Writing Enormous Files Based On Massive Record Sets In ColdFusion

Posted December 26, 2006 at 3:36 PM

Tags: ColdFusion

Someone over on CF-Talk was asking about writing massive data files that are the result of several million records coming out of a database. One of the concerns expressed was that the problem was not only with the writing of the file, it was with the amount of memory that the massive record set would take up.
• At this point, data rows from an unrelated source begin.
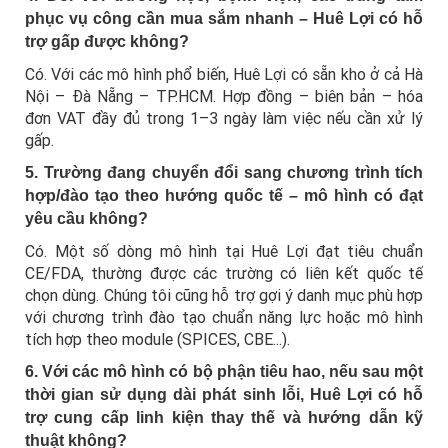
phục vụ công cần mua sắm nhanh – Huê Lợi có hỗ
trợ gấp được không?
Có. Với các mô hình phổ biến, Huê Lợi có sẵn kho ở cả Hà
Nội – Đà Nẵng – TP.HCM. Hợp đồng – biên bản – hóa
đơn VAT đầy đủ trong 1–3 ngày làm việc nếu cần xử lý
gấp.
5. Trường đang chuyển đổi sang chương trình tích
hợp/đào tạo theo hướng quốc tế – mô hình có đạt
yêu cầu không?
Có. Một số dòng mô hình tại Huê Lợi đạt tiêu chuẩn
CE/FDA, thường được các trường có liên kết quốc tế
chọn dùng. Chúng tôi cũng hỗ trợ gợi ý danh mục phù hợp
với chương trình đào tạo chuẩn năng lực hoặc mô hình
tích hợp theo module (SPICES, CBE...).
6. Với các mô hình có bộ phận tiêu hao, nếu sau một
thời gian sử dụng dài phát sinh lỗi, Huê Lợi có hỗ
trợ cung cấp linh kiện thay thế và hướng dẫn kỹ
thuật không?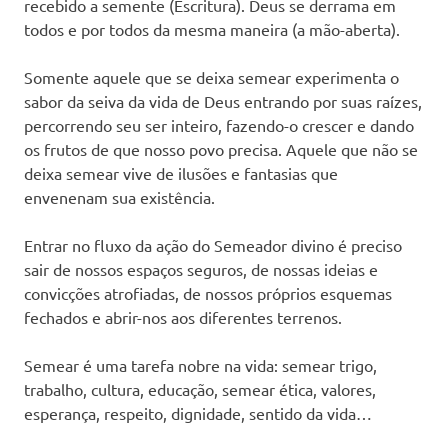
recebido a semente (Escritura). Deus se derrama em
todos e por todos da mesma maneira (a mão-aberta).
Somente aquele que se deixa semear experimenta o
sabor da seiva da vida de Deus entrando por suas raízes,
percorrendo seu ser inteiro, fazendo-o crescer e dando
os frutos de que nosso povo precisa. Aquele que não se
deixa semear vive de ilusões e fantasias que
envenenam sua existência.
Entrar no fluxo da ação do Semeador divino é preciso
sair de nossos espaços seguros, de nossas ideias e
convicções atrofiadas, de nossos próprios esquemas
fechados e abrir-nos aos diferentes terrenos.
Semear é uma tarefa nobre na vida: semear trigo,
trabalho, cultura, educação, semear ética, valores,
esperança, respeito, dignidade, sentido da vida…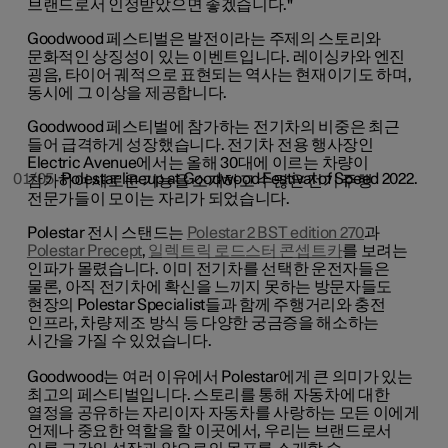
브랜드로서 인정받았으면 좋겠습니다."
Goodwood 페스티벌은 발전이라는 주제의 스토리와
문화적인 상징성이 있는 이벤트입니다. 레이싱카와 엔진
굉음, 타이어 궤적으로 표현되는 역사는 현재이기도 하며,
동시에 그 이상을 제공합니다.
Goodwood 페스티벌에 참가하는 전기차의 비중은 최근
들어 급격하게 성장했습니다. 전기차 전용 행사장인
Electric Avenue에서는 올해 30대에 이르는 차량이
01/05
Polestar lineup at Goodwood Festival of Speed 2022.
참가하여 새로운 기능을 소개하고 수많은 전기 주행
전문가들이 모이는 자리가 되었습니다.
Polestar 전시 스탠드는
Polestar 2 BST edition 270
과
Polestar Precept
,
일렉트릭 로드스터 콘셉트카
를 보려는
인파가 몰렸습니다. 이미 전기차를 선택한 운전자들은
물론, 아직 전기차에 확신을 느끼지 못하는 방문자들도
현장의 Polestar Specialist들과 함께 주행거리와 충전
인프라, 차량 제조 방식 등 다양한 궁금증을 해소하는
시간을 가질 수 있었습니다.
Goodwood는 여러 이유에서 Polestar에게 큰 의미가 있는
최고의 페스티벌입니다. 스토리를 통해 자동차에 대한
열정을 공유하는 자리이자 자동차를 사랑하는 모든 이에게
언제나 중요한 역할을 할 이곳에서, 우리는 브랜드로서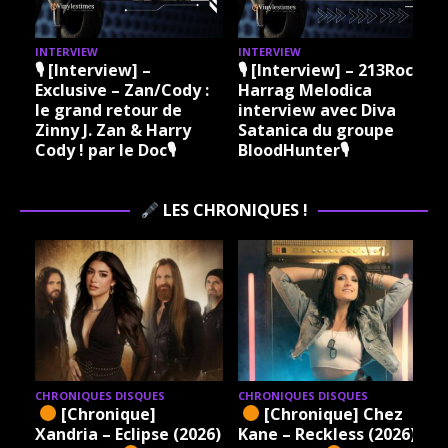
INTERVIEW
INTERVIEW
I
🎙 [Interview] –
🎙 [Interview] – 213Rock
Exclusive – Zan/Cody :
Harrag Melodica
le grand retour de
interview avec Diva
Zinny J. Zan & Harry
Satanica du groupe
Cody ! par le Doc🎙
BloodHunter🎙
LES CHRONIQUES !
CHRONIQUES DISQUES
CHRONIQUES DISQUES
[Chronique]
[Chronique] Chez
Xandria – Eclipse (2026)
Kane – Reckless (2026)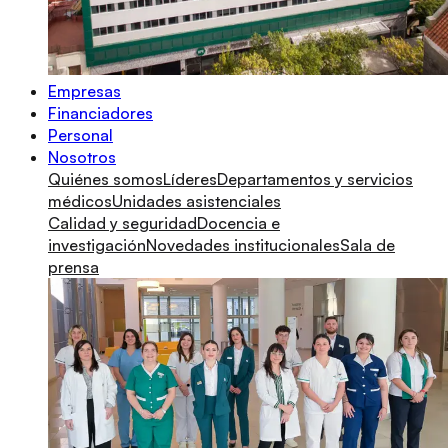
Empresas
Financiadores
Personal
Nosotros
Quiénes somos
Líderes
Departamentos y servicios
médicos
Unidades asistenciales
Calidad y seguridad
Docencia e
investigación
Novedades institucionales
Sala de
prensa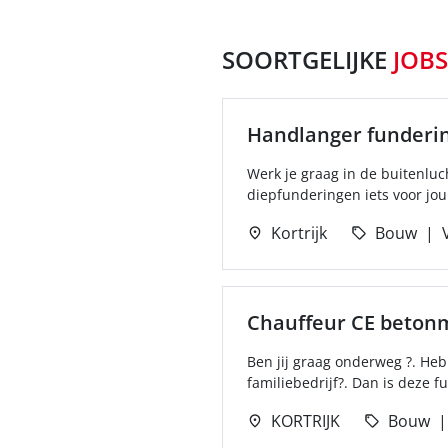
SOORTGELIJKE
JOBS
Handlanger funderi
Werk je graag in de buitenlu
diepfunderingen iets voor jou!
Kortrijk
Bouw
Chauffeur CE beton
Ben jij graag onderweg ?. Heb 
familiebedrijf?. Dan is deze fu
KORTRIJK
Bouw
Here is my stab at a solution that uses small CFQuery record sets as well as a buffered output stream that should ease the use of ColdFusion at both ends.
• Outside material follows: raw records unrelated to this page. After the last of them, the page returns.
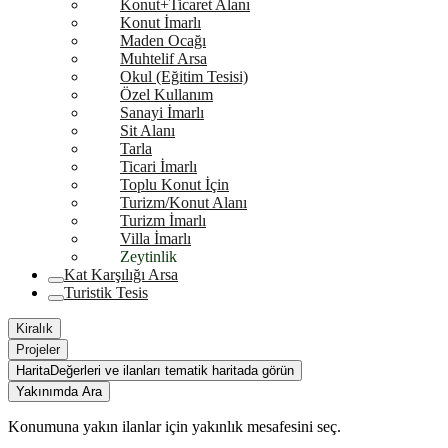
Konut+Ticaret Alanı
Konut İmarlı
Maden Ocağı
Muhtelif Arsa
Okul (Eğitim Tesisi)
Özel Kullanım
Sanayi İmarlı
Sit Alanı
Tarla
Ticari İmarlı
Toplu Konut İçin
Turizm/Konut Alanı
Turizm İmarlı
Villa İmarlı
Zeytinlik
Kat Karşılığı Arsa
Turistik Tesis
Kiralık
Projeler
Harita
Değerleri ve ilanları tematik haritada görün
Yakınımda Ara
Konumuna yakın ilanlar için yakınlık mesafesini seç.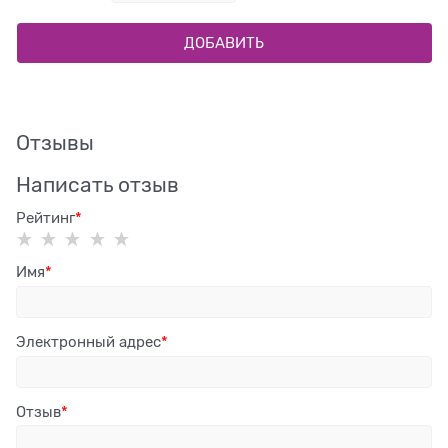
ДОБАВИТЬ
Отзывы
Написать отзыв
Рейтинг
Имя
Электронный адрес
Отзыв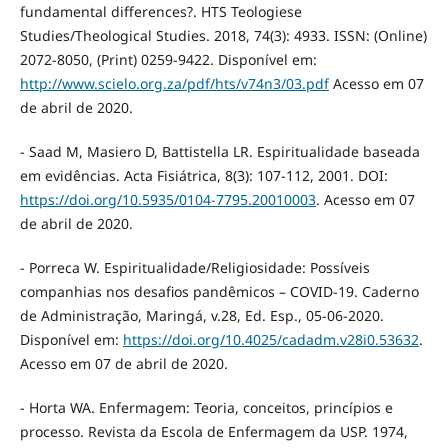
fundamental differences?. HTS Teologiese
Studies/Theological Studies. 2018, 74(3): 4933. ISSN: (Online)
2072-8050, (Print) 0259-9422. Disponível em:
http://www.scielo.org.za/pdf/hts/v74n3/03.pdf
Acesso em 07
de abril de 2020.
- Saad M, Masiero D, Battistella LR. Espiritualidade baseada
em evidências. Acta Fisiátrica, 8(3): 107-112, 2001. DOI:
https://doi.org/10.5935/0104-7795.20010003
. Acesso em 07
de abril de 2020.
- Porreca W. Espiritualidade/Religiosidade: Possíveis
companhias nos desafios pandêmicos – COVID-19. Caderno
de Administração, Maringá, v.28, Ed. Esp., 05-06-2020.
Disponível em:
https://doi.org/10.4025/cadadm.v28i0.53632
.
Acesso em 07 de abril de 2020.
- Horta WA. Enfermagem: Teoria, conceitos, princípios e
processo. Revista da Escola de Enfermagem da USP. 1974,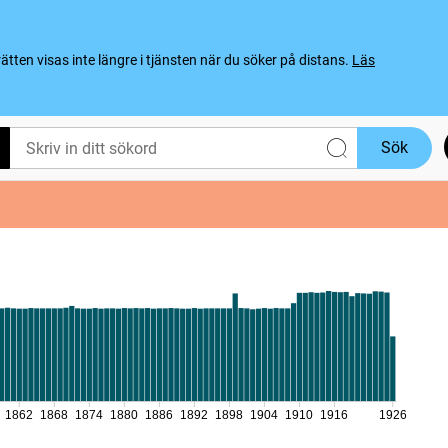
ten visas inte längre i tjänsten när du söker på distans.
Läs
Sök
1862
1868
1874
1880
1886
1892
1898
1904
1910
1916
1926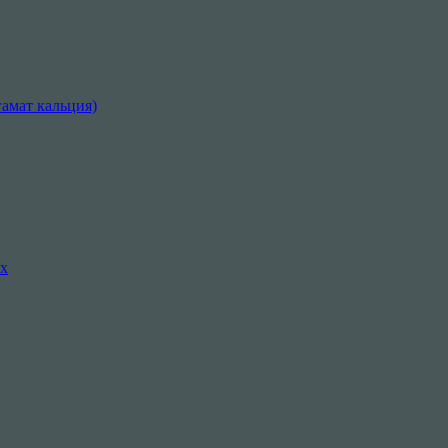
амат кальция)
их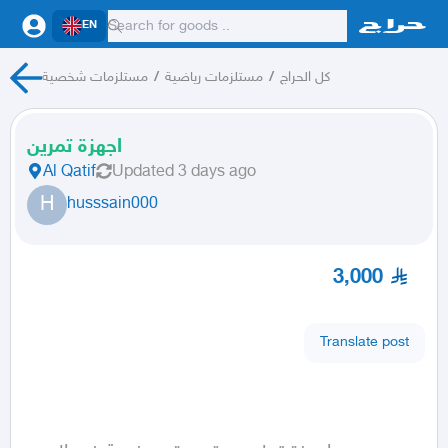
EN
كل الحراج
/
مستلزمات رياضية
/
مستلزمات شخصية
اجهزة تمرين
Al Qatif
Updated
3 days ago
H
husssain000
3,000
Translate post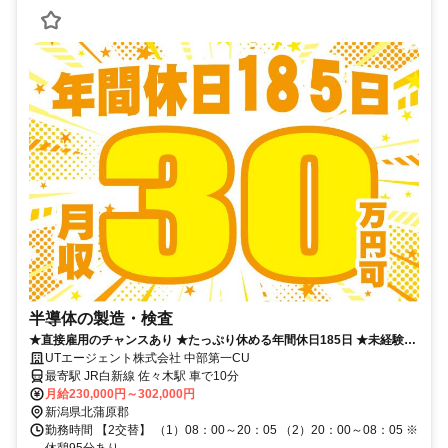
半導体の製造・検査
★直接雇用のチャンスあり ★たっぷり休める年間休日185日 ★未経験者
歓迎！髪型・髪色自由
UTエージェント株式会社 中部第一CU
最寄駅 JR白新線 佐々木駅 車で10分
月給230,000円～302,000円
新潟県北蒲原郡
勤務時間 【2交替】 （1）08：00～20：05 （2）20：00～08：05 ※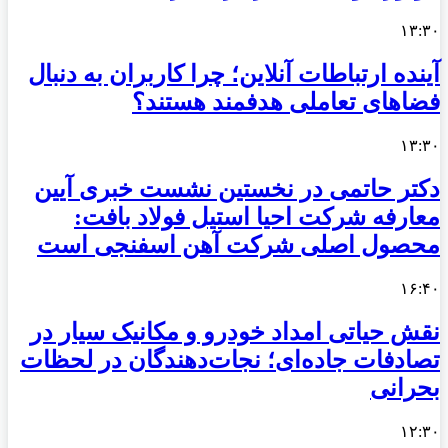
۱۳:۳۰
آینده ارتباطات آنلاین؛ چرا کاربران به دنبال
فضاهای تعاملی هدفمند هستند؟
۱۳:۳۰
دکتر حاتمی در نخستین نشست خبری آیین
معارفه شرکت احیا استیل فولاد بافت:
محصول اصلی شرکت آهن اسفنجی است
۱۶:۴۰
نقش حیاتی امداد خودرو و مکانیک سیار در
تصادفات جاده‌ای؛ نجات‌دهندگان در لحظات
بحرانی
۱۲:۳۰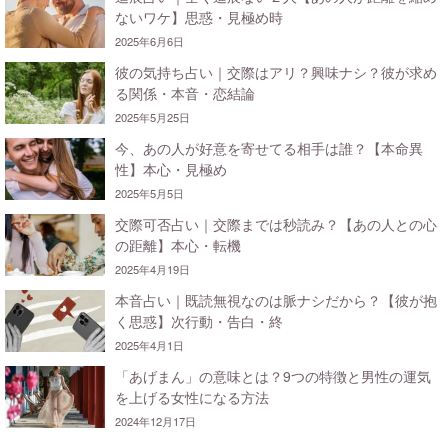
ないワケ】思惑・見極め時
2025年6月6日
彼の気持ち占い｜交際はアリ？興味ナシ？彼が求め
る関係・本音・恋結論
2025年5月25日
今、あの人が好意を寄せてる相手は誰？【本命異
性】本心・見極め
2025年5月5日
交際可否占い｜交際までは秒読み？【あの人との心
の距離】本心・転機
2025年4月19日
本音占い｜既読無視なのは脈ナシだから？【彼が抱
く思惑】次行動・告白・終
2025年4月1日
「あげまん」の意味とは？9つの特徴と男性の運気
を上げる女性になる方法
2024年12月17日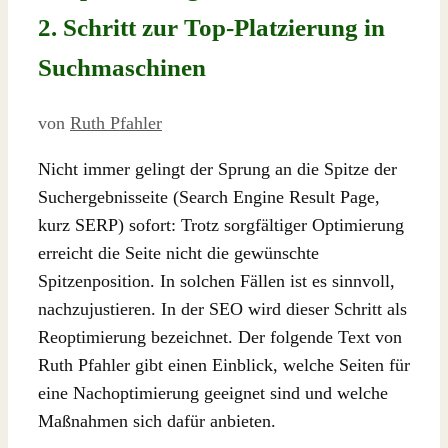
2. Schritt zur Top-Platzierung in
Suchmaschinen
von
Ruth Pfahler
Nicht immer gelingt der Sprung an die Spitze der
Suchergebnisseite (Search Engine Result Page,
kurz SERP) sofort: Trotz sorgfältiger Optimierung
erreicht die Seite nicht die gewünschte
Spitzenposition. In solchen Fällen ist es sinnvoll,
nachzujustieren. In der SEO wird dieser Schritt als
Reoptimierung bezeichnet. Der folgende Text von
Ruth Pfahler gibt einen Einblick, welche Seiten für
eine Nachoptimierung geeignet sind und welche
Maßnahmen sich dafür anbieten.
Not sure if this helps any one, it was really only for the dude on CF-Talk who has not done any Java. In this example, I pulling blog entries out of a database and writing them in quasi-XML format to a txt file. This isn't really anything that I do, I just needed something to test on.

Also, while I am not doing it in the example, you can wrap the whole thing in a CFSilent tag to stop output and whitespace from being sent to the browser. The ClearBuffer() line should take care of any white space in the ColdFusion buffer??? Not sure.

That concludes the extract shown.